= Beginning of Section =

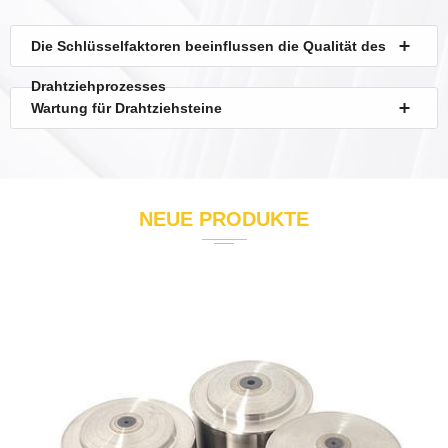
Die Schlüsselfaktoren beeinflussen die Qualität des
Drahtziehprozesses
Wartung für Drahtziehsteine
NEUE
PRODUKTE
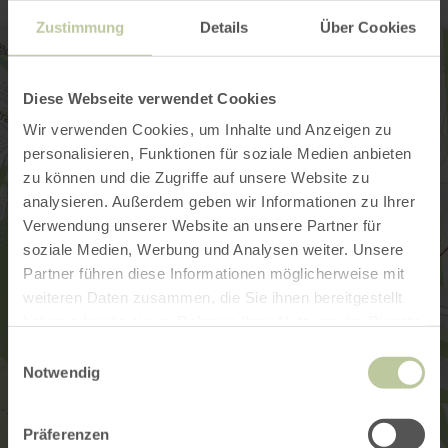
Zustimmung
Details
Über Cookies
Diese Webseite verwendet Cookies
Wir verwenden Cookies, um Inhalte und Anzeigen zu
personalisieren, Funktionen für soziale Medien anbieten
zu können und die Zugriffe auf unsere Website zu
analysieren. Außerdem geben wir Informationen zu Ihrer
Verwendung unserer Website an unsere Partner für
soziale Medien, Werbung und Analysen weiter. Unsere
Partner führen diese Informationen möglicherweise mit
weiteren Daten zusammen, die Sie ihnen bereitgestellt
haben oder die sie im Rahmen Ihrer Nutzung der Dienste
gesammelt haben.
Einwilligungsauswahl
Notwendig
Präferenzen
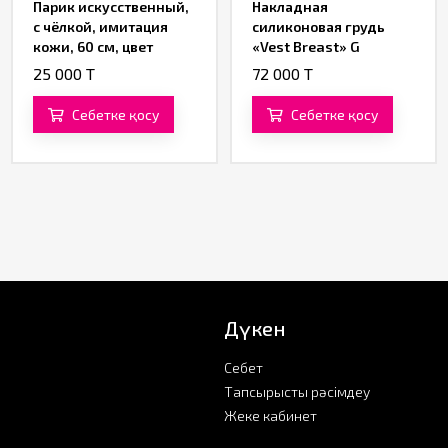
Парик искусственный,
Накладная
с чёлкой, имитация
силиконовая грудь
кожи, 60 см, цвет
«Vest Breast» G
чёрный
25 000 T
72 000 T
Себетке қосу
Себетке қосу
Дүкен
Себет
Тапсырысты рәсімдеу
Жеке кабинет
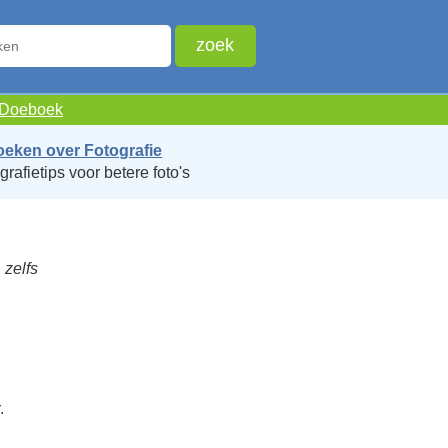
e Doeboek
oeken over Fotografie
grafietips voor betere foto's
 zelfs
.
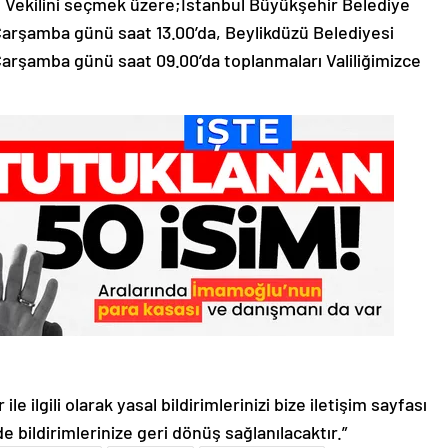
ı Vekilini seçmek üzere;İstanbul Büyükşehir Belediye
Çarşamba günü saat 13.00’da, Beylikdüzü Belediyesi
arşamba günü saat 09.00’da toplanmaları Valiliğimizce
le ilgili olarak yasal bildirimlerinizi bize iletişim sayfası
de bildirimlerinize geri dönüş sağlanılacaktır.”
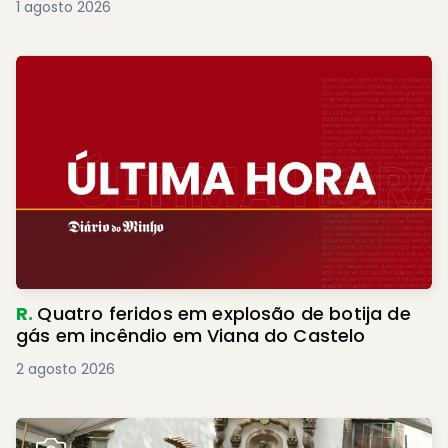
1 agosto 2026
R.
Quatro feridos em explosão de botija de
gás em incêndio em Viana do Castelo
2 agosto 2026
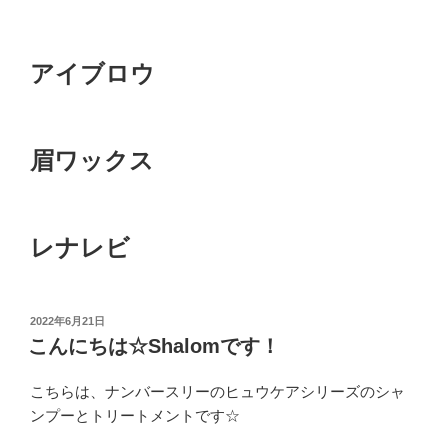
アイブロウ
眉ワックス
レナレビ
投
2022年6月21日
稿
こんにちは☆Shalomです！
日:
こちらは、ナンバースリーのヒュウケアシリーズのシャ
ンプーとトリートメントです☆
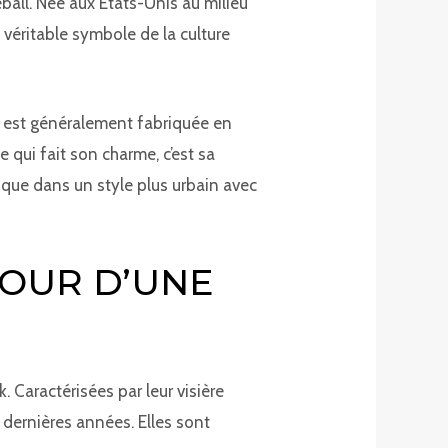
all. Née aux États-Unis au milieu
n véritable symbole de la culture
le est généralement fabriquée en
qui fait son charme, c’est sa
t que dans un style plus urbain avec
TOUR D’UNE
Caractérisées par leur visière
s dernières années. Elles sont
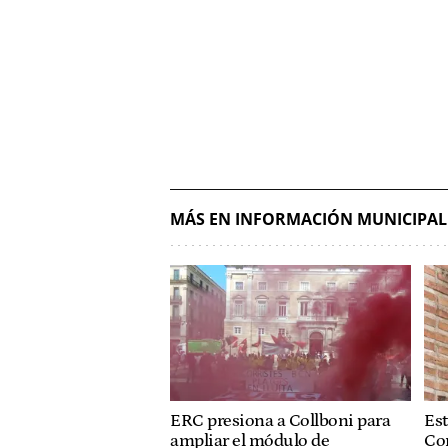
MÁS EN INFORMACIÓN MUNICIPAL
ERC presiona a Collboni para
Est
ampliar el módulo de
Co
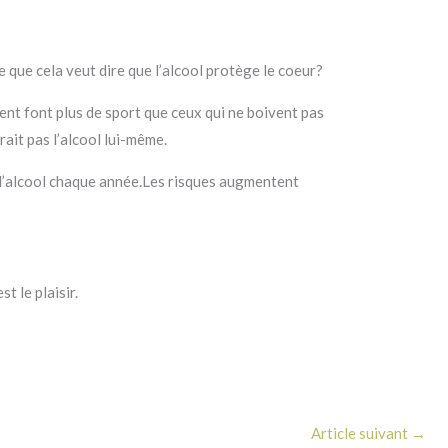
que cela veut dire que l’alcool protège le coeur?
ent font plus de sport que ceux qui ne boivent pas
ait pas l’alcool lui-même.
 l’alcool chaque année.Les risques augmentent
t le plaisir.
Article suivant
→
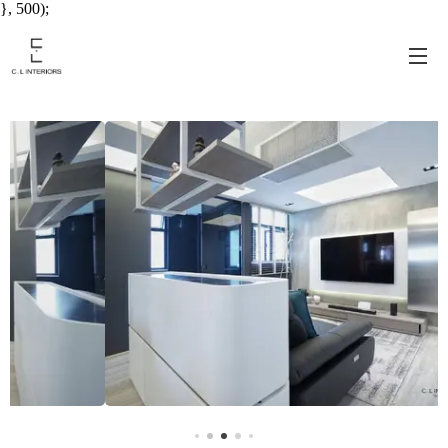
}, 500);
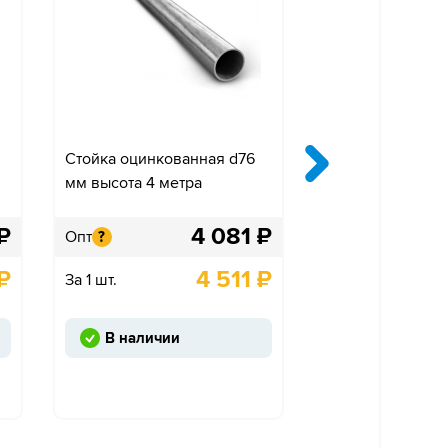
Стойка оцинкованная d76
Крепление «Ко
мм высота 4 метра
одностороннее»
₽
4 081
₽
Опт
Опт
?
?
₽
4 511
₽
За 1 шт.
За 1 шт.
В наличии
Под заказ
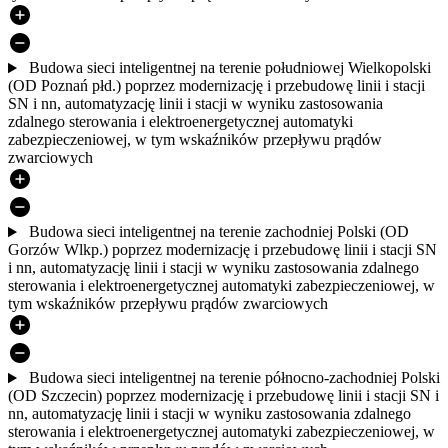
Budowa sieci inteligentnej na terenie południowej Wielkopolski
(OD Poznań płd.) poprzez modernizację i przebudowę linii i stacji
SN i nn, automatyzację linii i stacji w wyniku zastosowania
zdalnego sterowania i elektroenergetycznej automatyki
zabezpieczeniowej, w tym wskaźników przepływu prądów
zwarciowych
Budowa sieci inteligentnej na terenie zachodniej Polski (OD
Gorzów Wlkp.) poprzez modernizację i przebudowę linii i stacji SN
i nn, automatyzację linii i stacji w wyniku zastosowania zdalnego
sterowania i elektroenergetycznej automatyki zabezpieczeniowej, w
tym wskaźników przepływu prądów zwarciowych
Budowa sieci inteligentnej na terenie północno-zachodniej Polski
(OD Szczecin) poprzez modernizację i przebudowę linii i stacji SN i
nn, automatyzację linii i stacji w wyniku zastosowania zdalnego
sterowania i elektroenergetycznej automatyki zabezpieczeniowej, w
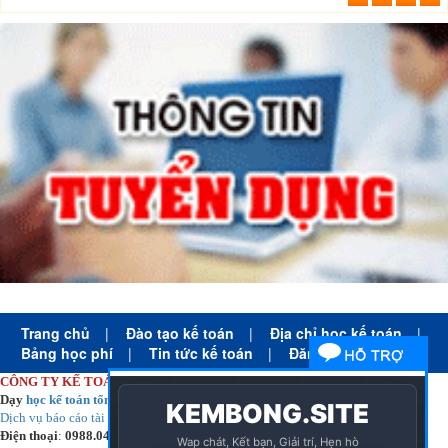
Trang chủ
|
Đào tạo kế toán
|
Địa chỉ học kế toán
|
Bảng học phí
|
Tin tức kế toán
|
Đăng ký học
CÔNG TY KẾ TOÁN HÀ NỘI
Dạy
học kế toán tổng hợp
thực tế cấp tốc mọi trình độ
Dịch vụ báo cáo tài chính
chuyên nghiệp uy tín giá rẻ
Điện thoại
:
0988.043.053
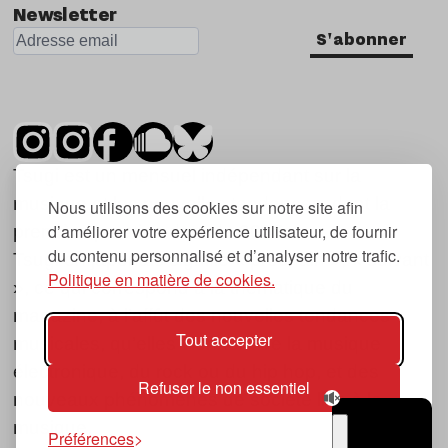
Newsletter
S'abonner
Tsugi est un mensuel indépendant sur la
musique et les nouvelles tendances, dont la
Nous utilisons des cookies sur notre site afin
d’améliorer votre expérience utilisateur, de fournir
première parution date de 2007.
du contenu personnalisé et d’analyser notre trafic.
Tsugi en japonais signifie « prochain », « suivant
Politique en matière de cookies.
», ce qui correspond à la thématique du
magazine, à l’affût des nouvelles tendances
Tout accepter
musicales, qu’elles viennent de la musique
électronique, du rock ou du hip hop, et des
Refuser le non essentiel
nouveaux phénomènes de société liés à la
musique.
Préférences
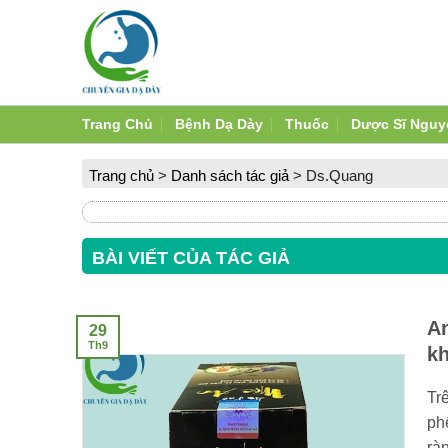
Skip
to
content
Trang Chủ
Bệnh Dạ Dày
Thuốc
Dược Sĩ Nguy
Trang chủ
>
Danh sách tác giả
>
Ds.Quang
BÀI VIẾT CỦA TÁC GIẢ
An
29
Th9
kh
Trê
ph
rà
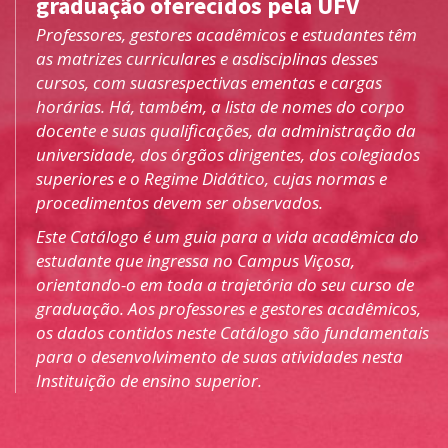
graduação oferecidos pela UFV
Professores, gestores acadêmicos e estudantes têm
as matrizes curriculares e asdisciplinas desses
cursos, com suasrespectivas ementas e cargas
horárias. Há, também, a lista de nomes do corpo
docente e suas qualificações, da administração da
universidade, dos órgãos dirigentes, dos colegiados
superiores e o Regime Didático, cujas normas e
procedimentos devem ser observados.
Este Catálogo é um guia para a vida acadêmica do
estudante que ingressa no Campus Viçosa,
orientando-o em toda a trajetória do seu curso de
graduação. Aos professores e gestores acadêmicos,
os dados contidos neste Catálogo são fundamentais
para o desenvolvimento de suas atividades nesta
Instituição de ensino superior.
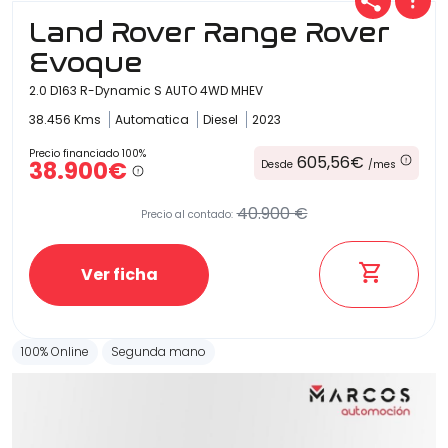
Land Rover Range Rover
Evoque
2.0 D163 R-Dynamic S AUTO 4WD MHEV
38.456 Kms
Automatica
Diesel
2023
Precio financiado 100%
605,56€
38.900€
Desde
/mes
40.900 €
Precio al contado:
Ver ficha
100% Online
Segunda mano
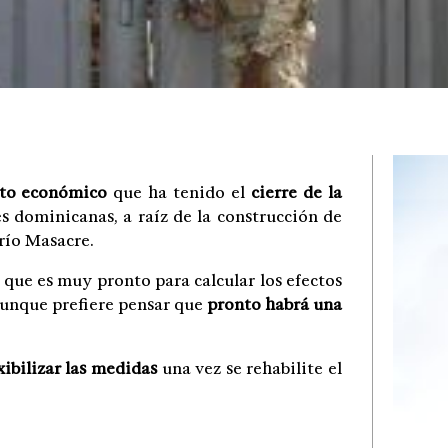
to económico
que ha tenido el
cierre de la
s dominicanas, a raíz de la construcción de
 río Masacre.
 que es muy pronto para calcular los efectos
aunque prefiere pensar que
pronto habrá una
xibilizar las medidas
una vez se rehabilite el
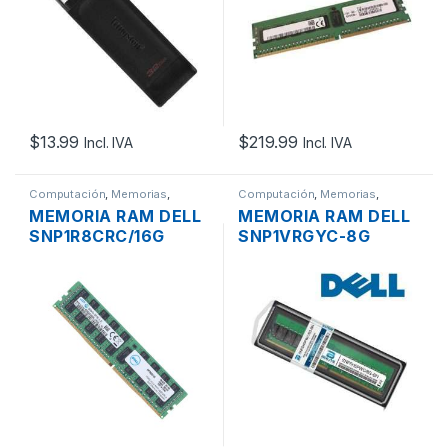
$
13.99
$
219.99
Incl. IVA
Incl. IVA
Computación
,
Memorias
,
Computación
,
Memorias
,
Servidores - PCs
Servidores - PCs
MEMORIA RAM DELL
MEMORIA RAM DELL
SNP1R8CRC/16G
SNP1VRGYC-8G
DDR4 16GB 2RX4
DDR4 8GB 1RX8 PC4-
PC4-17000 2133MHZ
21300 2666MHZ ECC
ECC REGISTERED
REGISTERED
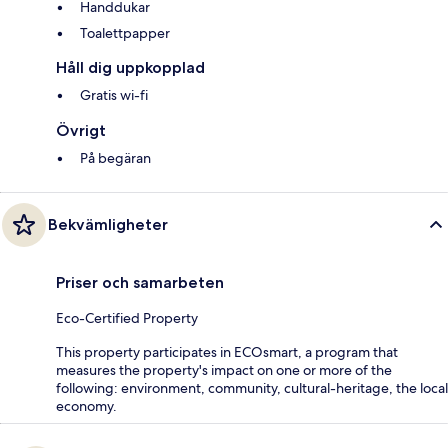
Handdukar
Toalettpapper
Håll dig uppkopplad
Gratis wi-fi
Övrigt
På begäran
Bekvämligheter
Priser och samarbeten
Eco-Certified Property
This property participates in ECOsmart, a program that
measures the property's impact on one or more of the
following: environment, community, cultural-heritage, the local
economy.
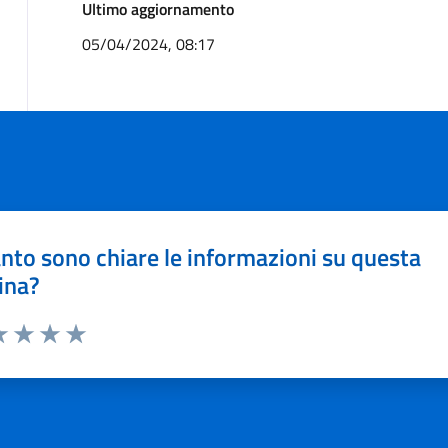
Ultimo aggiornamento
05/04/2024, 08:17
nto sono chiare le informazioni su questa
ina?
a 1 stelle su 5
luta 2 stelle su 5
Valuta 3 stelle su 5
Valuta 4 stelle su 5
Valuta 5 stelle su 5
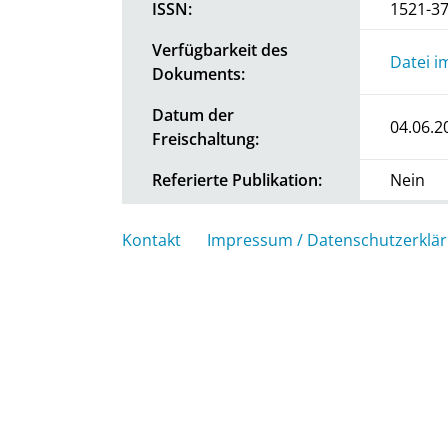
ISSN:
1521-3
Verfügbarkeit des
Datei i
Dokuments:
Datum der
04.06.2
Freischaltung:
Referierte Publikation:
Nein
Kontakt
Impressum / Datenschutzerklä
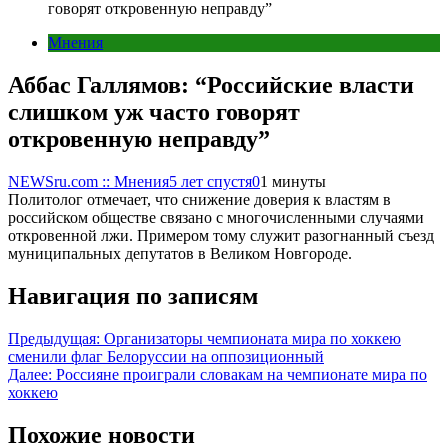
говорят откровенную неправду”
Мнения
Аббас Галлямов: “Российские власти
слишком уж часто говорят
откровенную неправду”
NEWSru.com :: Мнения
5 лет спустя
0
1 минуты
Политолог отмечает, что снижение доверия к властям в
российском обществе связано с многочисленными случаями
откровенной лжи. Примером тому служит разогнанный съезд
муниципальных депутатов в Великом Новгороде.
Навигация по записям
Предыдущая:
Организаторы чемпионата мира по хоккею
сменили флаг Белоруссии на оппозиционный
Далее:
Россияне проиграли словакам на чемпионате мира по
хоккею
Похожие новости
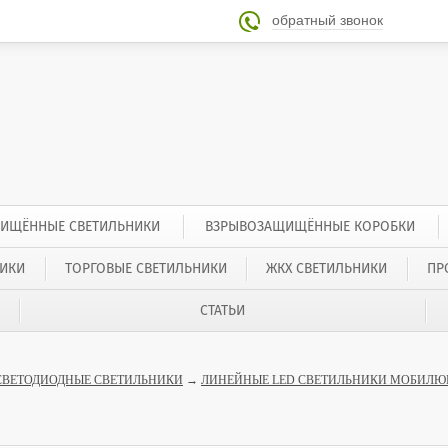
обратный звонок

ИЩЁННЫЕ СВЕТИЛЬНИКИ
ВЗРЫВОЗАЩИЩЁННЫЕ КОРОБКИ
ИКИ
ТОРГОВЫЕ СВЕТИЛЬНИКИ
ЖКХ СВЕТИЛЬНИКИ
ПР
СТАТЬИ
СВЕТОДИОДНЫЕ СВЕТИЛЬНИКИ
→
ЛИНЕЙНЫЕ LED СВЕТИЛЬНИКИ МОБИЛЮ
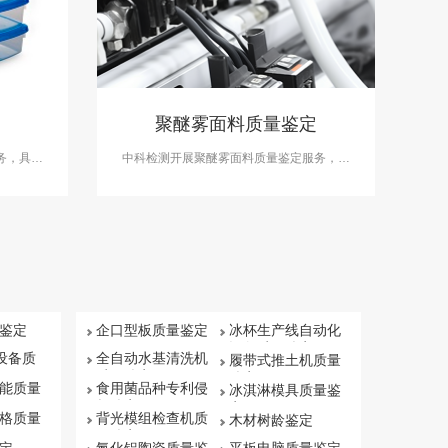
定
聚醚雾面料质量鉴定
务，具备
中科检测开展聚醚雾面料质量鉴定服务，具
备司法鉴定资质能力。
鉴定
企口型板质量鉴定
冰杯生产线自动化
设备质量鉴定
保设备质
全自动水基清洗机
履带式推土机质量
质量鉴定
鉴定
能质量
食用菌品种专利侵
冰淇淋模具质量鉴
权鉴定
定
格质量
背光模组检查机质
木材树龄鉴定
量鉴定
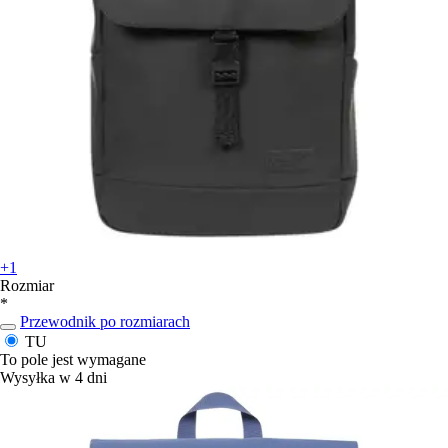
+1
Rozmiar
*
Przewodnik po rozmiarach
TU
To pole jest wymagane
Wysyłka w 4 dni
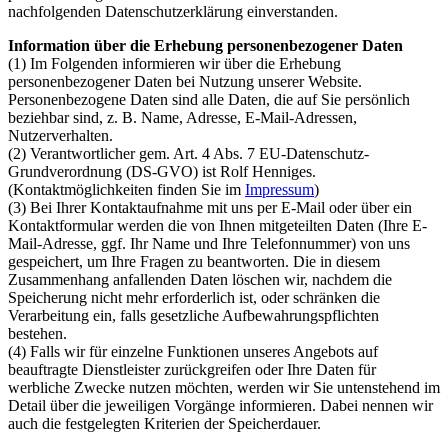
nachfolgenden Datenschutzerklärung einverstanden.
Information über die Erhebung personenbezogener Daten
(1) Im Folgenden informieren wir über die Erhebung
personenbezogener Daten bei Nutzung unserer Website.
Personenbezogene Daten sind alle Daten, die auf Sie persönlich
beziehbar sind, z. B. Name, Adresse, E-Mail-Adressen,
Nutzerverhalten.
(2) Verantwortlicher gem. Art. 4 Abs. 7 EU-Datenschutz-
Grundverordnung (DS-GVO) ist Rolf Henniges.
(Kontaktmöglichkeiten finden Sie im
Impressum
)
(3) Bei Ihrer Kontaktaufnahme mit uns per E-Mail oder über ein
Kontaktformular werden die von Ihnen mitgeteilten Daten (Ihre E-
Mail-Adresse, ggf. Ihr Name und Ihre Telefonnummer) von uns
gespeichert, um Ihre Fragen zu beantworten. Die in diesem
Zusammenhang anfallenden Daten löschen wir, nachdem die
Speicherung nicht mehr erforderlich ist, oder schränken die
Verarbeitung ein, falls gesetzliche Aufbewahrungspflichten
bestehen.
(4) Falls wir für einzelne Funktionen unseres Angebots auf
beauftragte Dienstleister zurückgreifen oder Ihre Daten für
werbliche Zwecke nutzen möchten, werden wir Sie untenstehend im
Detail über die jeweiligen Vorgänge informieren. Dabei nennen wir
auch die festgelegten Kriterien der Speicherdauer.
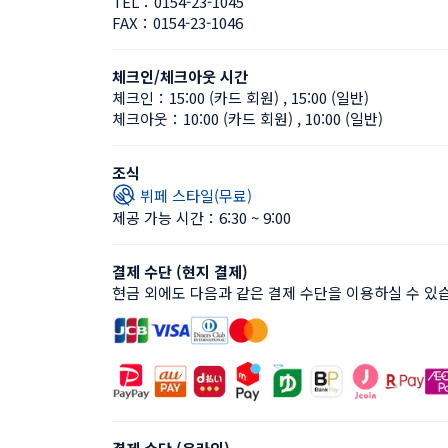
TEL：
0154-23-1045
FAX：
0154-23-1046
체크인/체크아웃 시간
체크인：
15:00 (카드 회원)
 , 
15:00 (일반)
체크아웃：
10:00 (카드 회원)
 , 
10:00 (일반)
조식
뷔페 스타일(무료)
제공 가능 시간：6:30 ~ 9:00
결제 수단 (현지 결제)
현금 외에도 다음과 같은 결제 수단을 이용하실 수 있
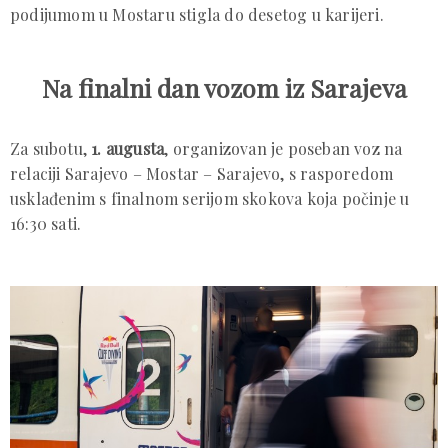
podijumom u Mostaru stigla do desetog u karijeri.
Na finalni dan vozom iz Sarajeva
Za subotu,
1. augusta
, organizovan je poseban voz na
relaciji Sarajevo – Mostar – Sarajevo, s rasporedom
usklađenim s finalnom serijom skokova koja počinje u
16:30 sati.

= End of Section =

**Work order:** Tell how many lines of the data above include the string "Funktionen", with no other text in the answer.

**Answer:** 2